Весь безбрежный степной простор кажется осыпанным тонкой золотой пылью. В густой буйной траве повсюду дрожит, переливаясь и вспыхивая разноцветными огнями, бриллианты крупной росы. Степь весело пестреет цветами: ярко желтеет дрок, скромно синеют колокольчики, белеет целыми зарослями пахучая ромашка, дикая гвоздика горит пунцовыми пятнами.
В утренней прохладе разлит горький здоровый запах полыни, смешанный с нежным, похожим на миндаль ароматом повилики. Всё блещет и нежится, радостно тянется к солнцу. Только кое-где в глубоких и узких балках, между крутыми обрывами, ещё лежат, напоминая об ушедшей ночи, влажные синеватые тени. Высоко в воздухе, невидимые глазом, трепещут и звенят жаворонки. Неугомонные кузнечики давно подняли свою торопливую сухую трескотню. Степь проснулась и ожила, и кажется, будто она дышит глубокими, ровными и могучими вздохами.

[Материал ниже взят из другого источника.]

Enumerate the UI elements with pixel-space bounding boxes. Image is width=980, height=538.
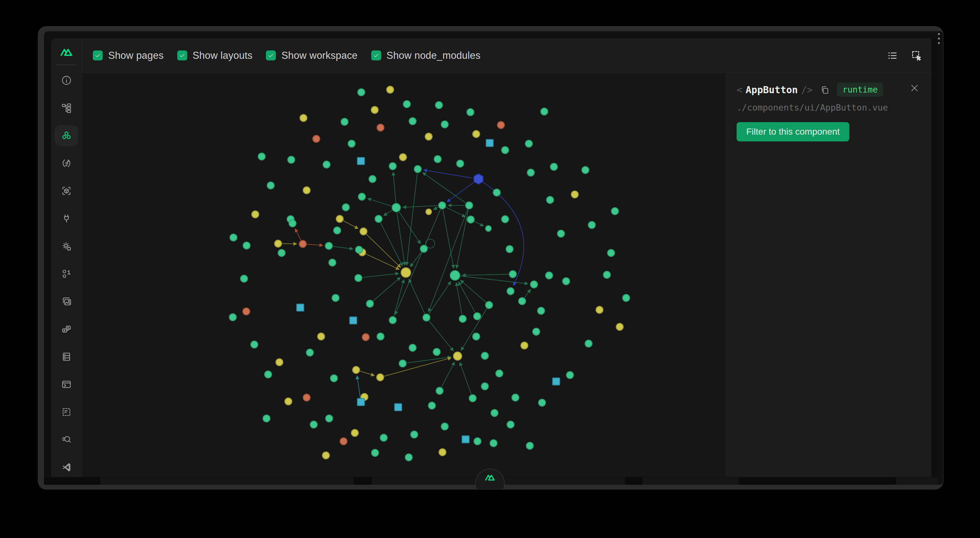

Резко нарушая красоту этого прелестного утра, гудит на ближайшей шахте обычный шестичасовой свисток, гудит бесконечно долго, хрипло, с надсадою, точно жалуясь на что-то. Звук этот слышится то громче, то слабее; иногда он почти замирает, как будто обрываясь, захлёбываясь, уходя под землю, и вдруг снова вырывается с прежней неожиданной силой.